Chan: AED stands for automated external defibrillator.
Chan: I mean for healthcare professionals, we have that in our establishments. But for the general public, they don’t get access to it. And also, although you said they have got a voicemail sort of teaching them what to do, but most people would be too scared to actually help. How would you actually help to break this barrier, so that our 1.5 percent will go up, at least closer to 8 percent?
Yeung: Yes, you know, we will further promote the use of AED and the CPR. The FSD has been actively referring to the international and the mainland experience, and actively launching and developing the community emergency preparedness strategies, including the use of AED and CPR. And we also have a slogan, it is “Anyone can use AED”. And the slogan implies…
Chan: Anyone can use it.
Yeung: Yes, regardless of anyone or you, regardless of your occupation, sex, age, body size, can help out in the community for emergency.
Chan: Right. Director, compared to the stand-alone fire detector, which is only a few hundred dollars. The AED is at least $10,000-20,000.
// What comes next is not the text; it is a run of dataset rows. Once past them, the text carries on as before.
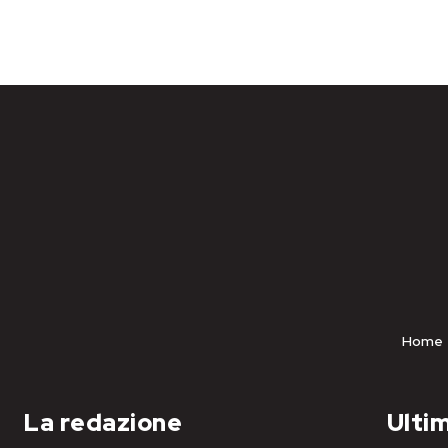
Home
La redazione
Ultim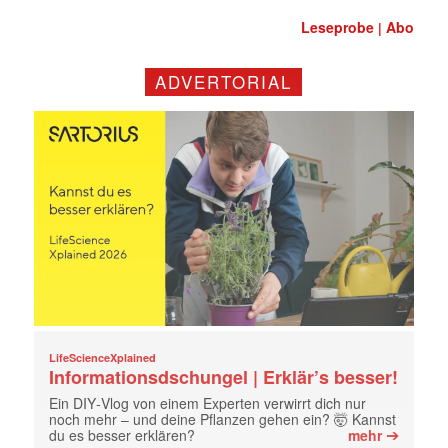
Leseprobe
Abo
|
ADVERTORIAL
LifeScienceXplained
Informationsdschungel | Erklär’s besser!
Ein DIY‑Vlog von einem Experten verwirrt dich nur
noch mehr – und deine Pflanzen gehen ein? 🤯 Kannst
➔
du es besser erklären?
mehr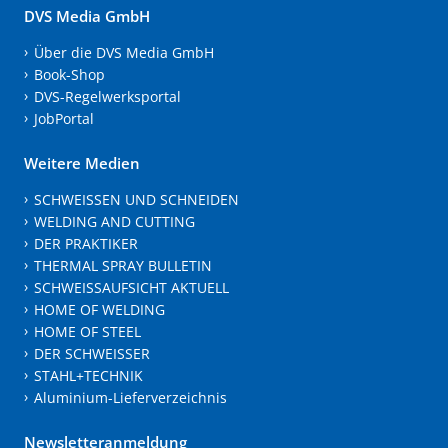
DVS Media GmbH
Über die DVS Media GmbH
Book-Shop
DVS-Regelwerksportal
JobPortal
Weitere Medien
SCHWEISSEN UND SCHNEIDEN
WELDING AND CUTTING
DER PRAKTIKER
THERMAL SPRAY BULLETIN
SCHWEISSAUFSICHT AKTUELL
HOME OF WELDING
HOME OF STEEL
DER SCHWEISSER
STAHL+TECHNIK
Aluminium-Lieferverzeichnis
Newsletteranmeldung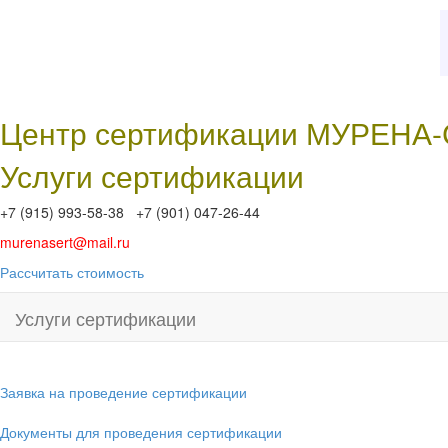
Центр сертификации МУРЕНА
Услуги сертификации
+7 (915) 993-58-38 +7 (901) 047-26-44
murenasert@mail.ru
Рассчитать стоимость
Услуги сертификации
Заявка на проведение сертификации
Документы для проведения сертификации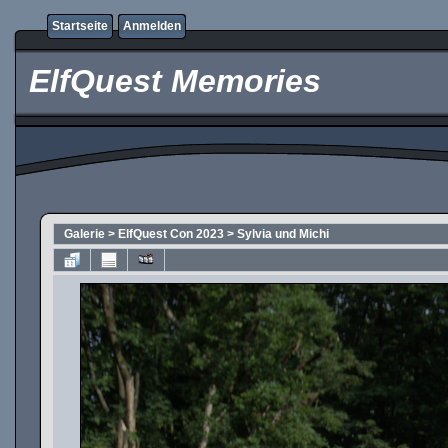
Startseite
Anmelden
ElfQuest Memories
Galerie
>
ElfQuest Con 2023
>
Sylvia und Michi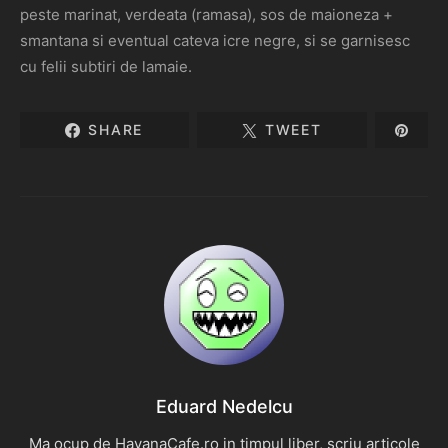
peste marinat, verdeata (ramasa), sos de maioneza +
smantana si eventual cateva icre negre, si se garnisesc
cu felii subtiri de lamaie.
SHARE
TWEET
Eduard Nedelcu
Ma ocup de HavanaCafe.ro in timpul liber, scriu articole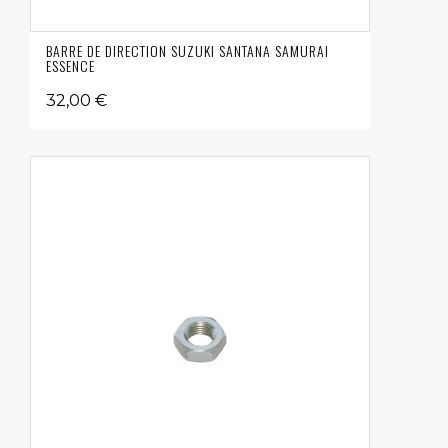
BARRE DE DIRECTION SUZUKI SANTANA SAMURAI
ESSENCE
32,00 €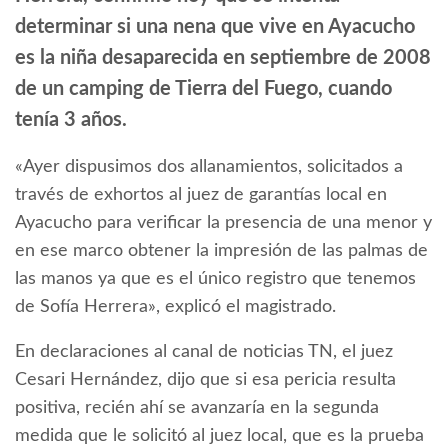
determinar si una nena que vive en Ayacucho
es la niña desaparecida en septiembre de 2008
de un camping de Tierra del Fuego, cuando
tenía 3 años.
«Ayer dispusimos dos allanamientos, solicitados a
través de exhortos al juez de garantías local en
Ayacucho para verificar la presencia de una menor y
en ese marco obtener la impresión de las palmas de
las manos ya que es el único registro que tenemos
de Sofía Herrera», explicó el magistrado.
En declaraciones al canal de noticias TN, el juez
Cesari Hernández, dijo que si esa pericia resulta
positiva, recién ahí se avanzaría en la segunda
medida que le solicitó al juez local, que es la prueba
Chan: It’s more expensive for people to just buy one and put at home. So, how can we know, just in case there is an AED around, is there anything that we can find out?
Yeung: Yes, we have a program called ‘CARE’, that stands for Centralized AED Registry for Emergency. And this is an online information platform, it provides the details of the AED, there are 1,600 throughout Hong Kong. Such information is provided by the participating government departments and the organizations. The objective of this program is to facilitate timely access to the locations of AED.
Chan: So, we can find them even if we don’t have one?
Yeung: Yes. And I just mentioned before, and this is an online information platform, and the people can access this platform through various means, such as mobile phones, computers, other portable devices without the need to download any apps, programs, or register in advance.
Chan: Right, okay. We want to thank director Andy Yeung for sharing with us the impact the fire services have made, both internationally and locally. He has also shown us how simple things like installing a smoke alarm and AED can save the lives of our loved ones. We really do need to take heed of this as a community. Have a good week and good night!